(Data in this exercise Opens)

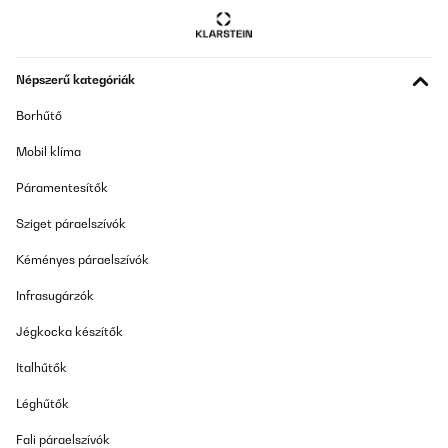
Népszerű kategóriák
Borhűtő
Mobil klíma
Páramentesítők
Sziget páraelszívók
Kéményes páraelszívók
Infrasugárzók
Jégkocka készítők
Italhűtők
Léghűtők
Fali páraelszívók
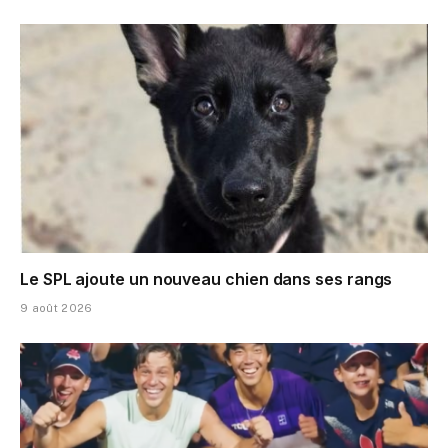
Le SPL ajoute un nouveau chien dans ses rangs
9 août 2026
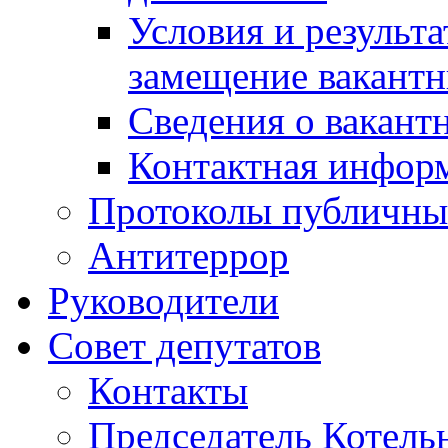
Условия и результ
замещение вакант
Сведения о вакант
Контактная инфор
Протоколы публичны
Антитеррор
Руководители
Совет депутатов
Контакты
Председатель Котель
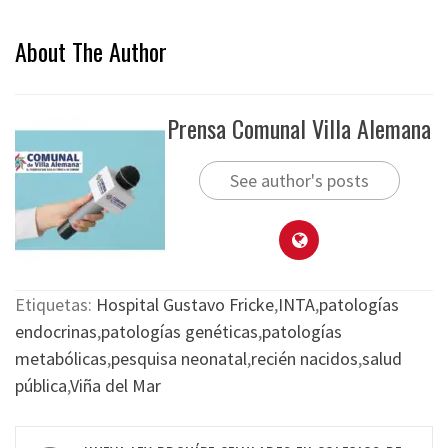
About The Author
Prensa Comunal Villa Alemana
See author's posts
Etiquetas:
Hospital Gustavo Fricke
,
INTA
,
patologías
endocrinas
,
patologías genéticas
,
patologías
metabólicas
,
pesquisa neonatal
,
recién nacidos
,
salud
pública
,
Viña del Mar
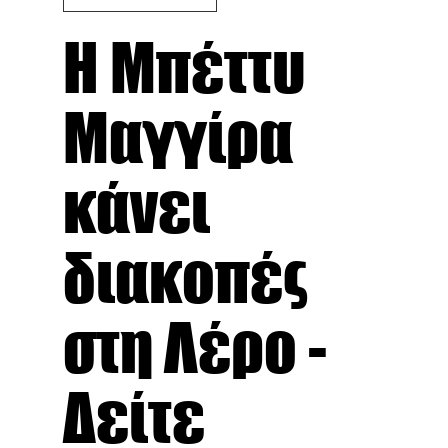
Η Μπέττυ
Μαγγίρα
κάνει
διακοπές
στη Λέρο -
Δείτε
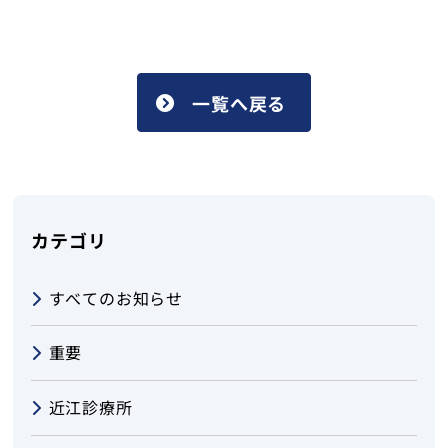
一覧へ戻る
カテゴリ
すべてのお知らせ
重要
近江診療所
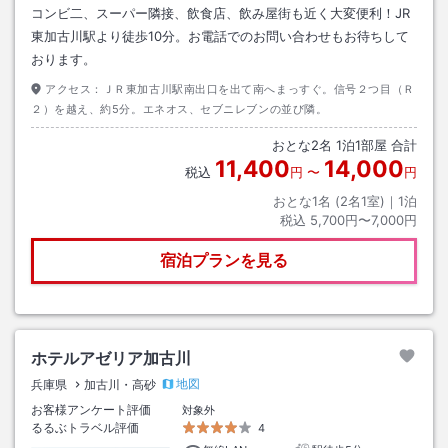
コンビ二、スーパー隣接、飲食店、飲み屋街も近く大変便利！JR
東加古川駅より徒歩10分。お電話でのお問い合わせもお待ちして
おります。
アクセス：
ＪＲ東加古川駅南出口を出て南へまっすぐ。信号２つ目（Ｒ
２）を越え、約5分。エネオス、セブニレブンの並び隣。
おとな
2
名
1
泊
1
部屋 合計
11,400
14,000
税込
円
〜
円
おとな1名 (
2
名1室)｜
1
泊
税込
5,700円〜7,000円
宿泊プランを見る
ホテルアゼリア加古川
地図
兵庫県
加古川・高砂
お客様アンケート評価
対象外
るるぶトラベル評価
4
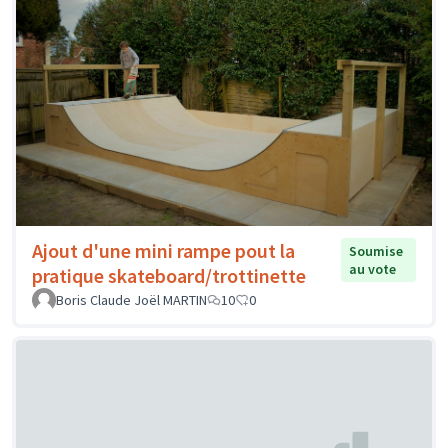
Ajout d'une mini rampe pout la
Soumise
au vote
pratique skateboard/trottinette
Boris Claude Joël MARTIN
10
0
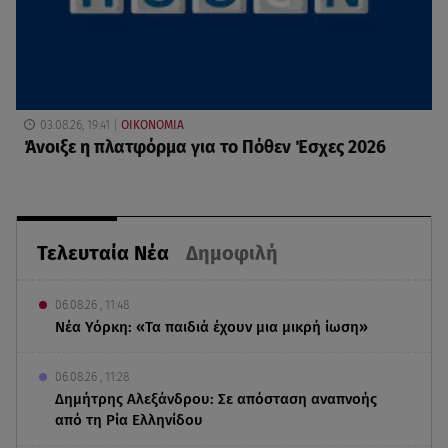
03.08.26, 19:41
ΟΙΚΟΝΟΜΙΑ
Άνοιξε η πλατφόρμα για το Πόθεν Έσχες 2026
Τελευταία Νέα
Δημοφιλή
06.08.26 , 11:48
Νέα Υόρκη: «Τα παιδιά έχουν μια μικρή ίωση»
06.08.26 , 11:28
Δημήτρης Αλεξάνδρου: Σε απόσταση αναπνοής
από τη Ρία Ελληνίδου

(Data in this exercise Closes)

> [What is needed]
Verbatim repeat, images removed: give each entry again exactly as it reads.

> [Exercise solution]
Népszerű kategóriák
Borhűtő
Mobil klíma
Páramentesítők
Sziget páraelszívók
Kéményes páraelszívók
Infrasugárzók
Jégkocka készítők
Italhűtők
Léghűtők
Fali páraelszívók
Le SPL ajoute un nouveau chien dans ses rangs
9 août 2026
Условия и результ
замещение вакант
Сведения о вакант
Контактная инфор
Протоколы публичны
Антитеррор
Руководители
Совет депутатов
Контакты
Председатель Котель
About The Author
Prensa Comunal Villa Alemana
See author's posts
Etiquetas:
Hospital Gustavo Fricke
,
INTA
,
patologías
endocrinas
,
patologías genéticas
,
patologías
metabólicas
,
pesquisa neonatal
,
recién nacidos
,
salud
pública
,
Viña del Mar
Η Μπέττυ
Μαγγίρα
κάνει
διακοπές
στη Λέρο -
Δείτε
一覧へ戻る
カテゴリ
すべてのお知らせ
重要
近江診療所
コンビ二、スーパー隣接、飲食店、飲み屋街も近く大変便利！JR
東加古川駅より徒歩10分。お電話でのお問い合わせもお待ちして
おります。
アクセス：
ＪＲ東加古川駅南出口を出て南へまっすぐ。信号２つ目（Ｒ
２）を越え、約5分。エネオス、セブニレブンの並び隣。
おとな
2
名
1
泊
1
部屋 合計
11,400
14,000
税込
円
〜
円
おとな1名 (
2
名1室)｜
1
泊
税込
5,700円〜7,000円
宿泊プランを見る
ホテルアゼリア加古川
地図
兵庫県
加古川・高砂
お客様アンケート評価
対象外
るるぶトラベル評価
4
Ajout d'une mini rampe pout la
Soumise
au vote
pratique skateboard/trottinette
Boris Claude Joël MARTIN
10
0
03.08.26, 19:41
ΟΙΚΟΝΟΜΙΑ
Άνοιξε η πλατφόρμα για το Πόθεν Έσχες 2026
Τελευταία Νέα
Δημοφιλή
06.08.26 , 11:48
Νέα Υόρκη: «Τα παιδιά έχουν μια μικρή ίωση»
06.08.26 , 11:28
Δημήτρης Αλεξάνδρου: Σε απόσταση αναπνοής
από τη Ρία Ελληνίδου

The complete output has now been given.